* _Directions for this task_
In the records, each line holding "SOCIAL" must be reported.

* _Excerpted data_
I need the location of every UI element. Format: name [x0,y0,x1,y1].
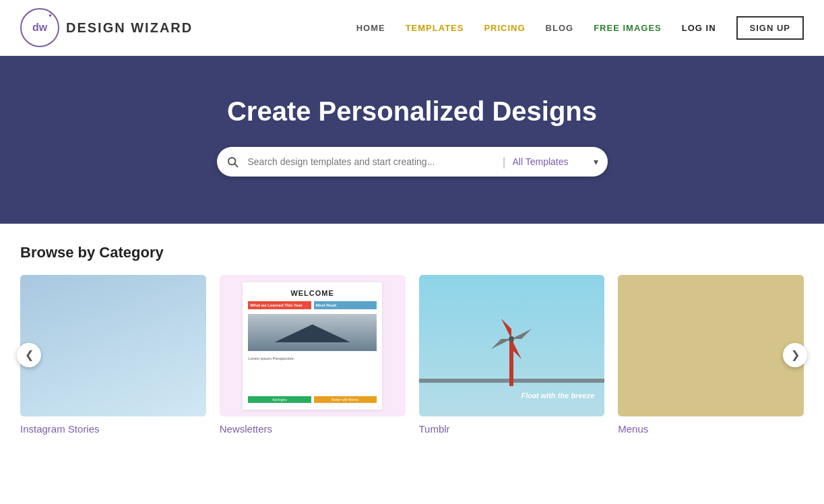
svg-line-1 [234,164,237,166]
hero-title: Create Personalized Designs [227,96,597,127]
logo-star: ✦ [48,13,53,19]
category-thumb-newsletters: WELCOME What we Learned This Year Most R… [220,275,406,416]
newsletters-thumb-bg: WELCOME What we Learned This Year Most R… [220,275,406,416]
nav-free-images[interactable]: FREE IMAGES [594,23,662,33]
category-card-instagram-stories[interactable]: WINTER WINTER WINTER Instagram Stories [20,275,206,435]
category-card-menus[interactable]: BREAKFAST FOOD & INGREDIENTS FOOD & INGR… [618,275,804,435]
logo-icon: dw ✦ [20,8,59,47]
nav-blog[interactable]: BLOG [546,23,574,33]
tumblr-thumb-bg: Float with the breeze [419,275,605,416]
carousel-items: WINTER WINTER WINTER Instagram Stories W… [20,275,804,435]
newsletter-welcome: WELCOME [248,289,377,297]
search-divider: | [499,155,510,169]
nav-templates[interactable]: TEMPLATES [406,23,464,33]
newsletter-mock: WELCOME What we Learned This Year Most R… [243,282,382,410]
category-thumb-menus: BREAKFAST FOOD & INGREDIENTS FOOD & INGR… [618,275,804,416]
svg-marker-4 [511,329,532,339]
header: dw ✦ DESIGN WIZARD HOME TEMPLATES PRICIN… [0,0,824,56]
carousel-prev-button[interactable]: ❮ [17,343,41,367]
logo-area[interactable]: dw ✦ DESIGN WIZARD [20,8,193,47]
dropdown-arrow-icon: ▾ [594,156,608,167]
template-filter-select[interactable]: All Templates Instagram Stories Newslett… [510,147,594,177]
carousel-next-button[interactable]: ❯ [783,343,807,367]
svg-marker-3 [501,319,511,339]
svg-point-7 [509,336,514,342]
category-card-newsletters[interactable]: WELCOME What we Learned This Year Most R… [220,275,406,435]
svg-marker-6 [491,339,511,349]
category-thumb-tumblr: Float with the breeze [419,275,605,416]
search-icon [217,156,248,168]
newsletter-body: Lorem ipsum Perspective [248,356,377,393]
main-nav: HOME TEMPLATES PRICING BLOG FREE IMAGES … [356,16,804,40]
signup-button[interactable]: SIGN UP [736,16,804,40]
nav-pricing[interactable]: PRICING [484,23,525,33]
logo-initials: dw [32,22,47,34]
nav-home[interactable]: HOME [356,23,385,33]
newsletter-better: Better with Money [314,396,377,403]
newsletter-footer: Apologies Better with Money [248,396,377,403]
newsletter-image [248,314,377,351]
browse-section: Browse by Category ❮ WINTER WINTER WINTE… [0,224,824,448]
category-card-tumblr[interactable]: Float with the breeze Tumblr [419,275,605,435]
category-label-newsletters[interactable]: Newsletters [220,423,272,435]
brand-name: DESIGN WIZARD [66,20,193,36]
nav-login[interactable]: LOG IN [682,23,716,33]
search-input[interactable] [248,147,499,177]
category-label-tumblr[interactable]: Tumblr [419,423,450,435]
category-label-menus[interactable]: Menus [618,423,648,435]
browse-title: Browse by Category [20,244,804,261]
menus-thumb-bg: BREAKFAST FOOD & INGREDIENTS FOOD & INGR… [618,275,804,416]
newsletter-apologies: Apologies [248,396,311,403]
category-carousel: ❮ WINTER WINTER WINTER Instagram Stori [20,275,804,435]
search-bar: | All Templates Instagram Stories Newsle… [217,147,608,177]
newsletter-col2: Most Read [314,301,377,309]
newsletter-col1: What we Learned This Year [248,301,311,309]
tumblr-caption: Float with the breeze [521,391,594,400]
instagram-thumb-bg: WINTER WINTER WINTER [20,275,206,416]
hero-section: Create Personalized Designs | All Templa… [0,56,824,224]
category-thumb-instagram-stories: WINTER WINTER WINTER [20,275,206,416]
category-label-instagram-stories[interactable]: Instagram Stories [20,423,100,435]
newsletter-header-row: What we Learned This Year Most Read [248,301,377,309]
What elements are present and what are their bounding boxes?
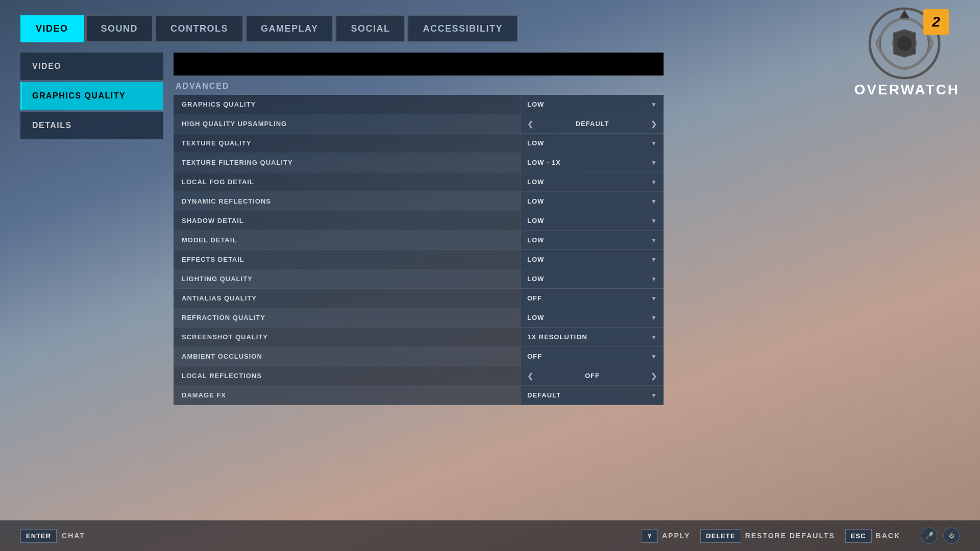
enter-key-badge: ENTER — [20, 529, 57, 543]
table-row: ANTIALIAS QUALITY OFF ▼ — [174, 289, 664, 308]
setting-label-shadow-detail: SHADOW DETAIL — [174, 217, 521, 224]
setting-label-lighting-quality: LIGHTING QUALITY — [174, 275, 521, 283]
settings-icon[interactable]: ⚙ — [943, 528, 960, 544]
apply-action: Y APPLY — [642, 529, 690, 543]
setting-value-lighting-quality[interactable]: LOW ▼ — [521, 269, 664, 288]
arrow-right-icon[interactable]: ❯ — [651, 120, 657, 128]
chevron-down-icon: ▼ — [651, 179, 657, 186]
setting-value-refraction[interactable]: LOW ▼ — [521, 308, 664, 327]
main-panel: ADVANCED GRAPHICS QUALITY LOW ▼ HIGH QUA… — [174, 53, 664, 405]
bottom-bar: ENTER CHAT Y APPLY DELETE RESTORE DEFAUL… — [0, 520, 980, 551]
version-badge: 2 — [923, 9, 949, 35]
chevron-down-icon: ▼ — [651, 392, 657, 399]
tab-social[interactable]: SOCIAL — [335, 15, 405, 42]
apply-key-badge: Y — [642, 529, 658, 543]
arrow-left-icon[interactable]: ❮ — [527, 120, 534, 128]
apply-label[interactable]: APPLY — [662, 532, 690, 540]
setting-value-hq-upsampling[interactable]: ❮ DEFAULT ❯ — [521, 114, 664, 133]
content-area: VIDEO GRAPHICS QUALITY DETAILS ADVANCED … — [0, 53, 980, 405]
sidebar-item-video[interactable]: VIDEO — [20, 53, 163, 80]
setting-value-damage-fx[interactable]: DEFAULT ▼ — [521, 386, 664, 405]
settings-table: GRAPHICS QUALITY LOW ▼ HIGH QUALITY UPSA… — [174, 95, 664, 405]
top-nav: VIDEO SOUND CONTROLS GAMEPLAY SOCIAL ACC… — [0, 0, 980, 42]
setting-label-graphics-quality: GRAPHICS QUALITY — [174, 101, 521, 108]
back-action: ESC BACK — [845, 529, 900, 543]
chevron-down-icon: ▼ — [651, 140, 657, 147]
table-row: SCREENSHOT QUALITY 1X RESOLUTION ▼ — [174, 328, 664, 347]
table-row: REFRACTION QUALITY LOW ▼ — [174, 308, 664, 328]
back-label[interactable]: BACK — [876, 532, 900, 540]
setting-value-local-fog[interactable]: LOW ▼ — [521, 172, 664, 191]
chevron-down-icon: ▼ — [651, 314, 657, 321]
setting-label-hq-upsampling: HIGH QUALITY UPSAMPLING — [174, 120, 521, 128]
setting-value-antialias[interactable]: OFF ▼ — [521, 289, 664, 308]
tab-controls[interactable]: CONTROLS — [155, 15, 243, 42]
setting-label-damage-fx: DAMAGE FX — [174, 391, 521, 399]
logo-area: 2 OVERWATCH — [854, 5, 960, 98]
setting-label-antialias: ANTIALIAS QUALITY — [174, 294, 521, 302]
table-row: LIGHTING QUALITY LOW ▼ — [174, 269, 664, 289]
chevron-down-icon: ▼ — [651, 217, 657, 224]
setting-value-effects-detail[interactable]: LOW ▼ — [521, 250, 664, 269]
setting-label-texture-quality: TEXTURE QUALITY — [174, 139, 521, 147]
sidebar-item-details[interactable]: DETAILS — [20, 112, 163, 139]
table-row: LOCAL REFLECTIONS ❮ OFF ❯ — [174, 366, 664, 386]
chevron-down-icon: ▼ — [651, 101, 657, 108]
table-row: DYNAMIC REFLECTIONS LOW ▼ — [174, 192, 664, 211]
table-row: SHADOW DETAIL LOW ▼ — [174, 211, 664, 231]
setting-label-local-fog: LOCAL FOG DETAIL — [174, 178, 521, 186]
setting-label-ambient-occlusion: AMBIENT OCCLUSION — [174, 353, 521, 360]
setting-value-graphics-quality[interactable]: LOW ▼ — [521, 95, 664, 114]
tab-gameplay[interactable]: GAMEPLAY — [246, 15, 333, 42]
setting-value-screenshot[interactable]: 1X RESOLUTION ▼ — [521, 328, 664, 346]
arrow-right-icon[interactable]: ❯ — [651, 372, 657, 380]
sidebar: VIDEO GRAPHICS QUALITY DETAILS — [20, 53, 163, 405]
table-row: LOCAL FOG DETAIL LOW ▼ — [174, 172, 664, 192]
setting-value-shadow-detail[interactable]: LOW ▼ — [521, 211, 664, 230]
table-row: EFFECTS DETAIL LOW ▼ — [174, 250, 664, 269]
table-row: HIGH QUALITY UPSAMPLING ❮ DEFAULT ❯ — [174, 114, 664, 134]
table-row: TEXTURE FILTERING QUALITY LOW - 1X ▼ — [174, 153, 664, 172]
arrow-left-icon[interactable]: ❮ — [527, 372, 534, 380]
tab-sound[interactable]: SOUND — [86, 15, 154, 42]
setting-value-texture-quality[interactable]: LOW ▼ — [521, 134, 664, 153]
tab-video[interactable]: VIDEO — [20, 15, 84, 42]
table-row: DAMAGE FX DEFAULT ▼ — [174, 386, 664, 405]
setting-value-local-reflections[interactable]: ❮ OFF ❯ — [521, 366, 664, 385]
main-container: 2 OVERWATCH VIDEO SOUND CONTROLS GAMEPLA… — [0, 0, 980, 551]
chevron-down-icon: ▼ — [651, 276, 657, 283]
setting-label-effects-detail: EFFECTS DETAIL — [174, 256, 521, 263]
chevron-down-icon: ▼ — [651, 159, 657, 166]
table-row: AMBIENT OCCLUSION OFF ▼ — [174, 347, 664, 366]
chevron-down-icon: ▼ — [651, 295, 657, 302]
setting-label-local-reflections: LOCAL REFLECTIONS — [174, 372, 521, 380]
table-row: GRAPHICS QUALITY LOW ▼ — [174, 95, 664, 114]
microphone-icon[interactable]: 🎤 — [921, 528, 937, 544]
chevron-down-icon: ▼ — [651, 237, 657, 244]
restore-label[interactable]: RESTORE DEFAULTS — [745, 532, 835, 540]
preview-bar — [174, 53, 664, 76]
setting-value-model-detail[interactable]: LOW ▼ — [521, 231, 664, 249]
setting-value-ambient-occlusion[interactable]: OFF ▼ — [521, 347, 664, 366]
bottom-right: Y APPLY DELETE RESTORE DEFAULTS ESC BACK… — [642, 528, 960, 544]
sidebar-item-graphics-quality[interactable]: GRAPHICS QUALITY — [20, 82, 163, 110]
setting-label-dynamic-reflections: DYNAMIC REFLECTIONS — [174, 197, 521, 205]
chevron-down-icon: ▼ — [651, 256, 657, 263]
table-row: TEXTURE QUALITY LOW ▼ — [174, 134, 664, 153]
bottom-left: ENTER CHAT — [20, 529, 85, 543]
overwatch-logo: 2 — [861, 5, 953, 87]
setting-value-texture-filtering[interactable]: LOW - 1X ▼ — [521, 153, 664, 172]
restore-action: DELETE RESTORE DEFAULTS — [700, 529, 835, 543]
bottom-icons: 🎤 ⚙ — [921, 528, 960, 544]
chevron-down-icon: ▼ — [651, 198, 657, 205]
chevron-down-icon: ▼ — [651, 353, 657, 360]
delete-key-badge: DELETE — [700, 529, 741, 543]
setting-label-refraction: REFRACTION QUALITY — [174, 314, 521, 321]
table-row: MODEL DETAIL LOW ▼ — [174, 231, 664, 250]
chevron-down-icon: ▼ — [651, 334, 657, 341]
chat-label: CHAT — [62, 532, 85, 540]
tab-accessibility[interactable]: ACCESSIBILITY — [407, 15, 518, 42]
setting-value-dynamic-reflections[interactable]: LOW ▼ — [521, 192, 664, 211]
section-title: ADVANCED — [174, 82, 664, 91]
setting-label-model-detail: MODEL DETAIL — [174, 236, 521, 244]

* _Solution to this problem_
tab-social[interactable]: SOCIAL — [335, 15, 405, 42]
top-nav: VIDEO SOUND CONTROLS GAMEPLAY SOCIAL ACC… — [0, 0, 980, 42]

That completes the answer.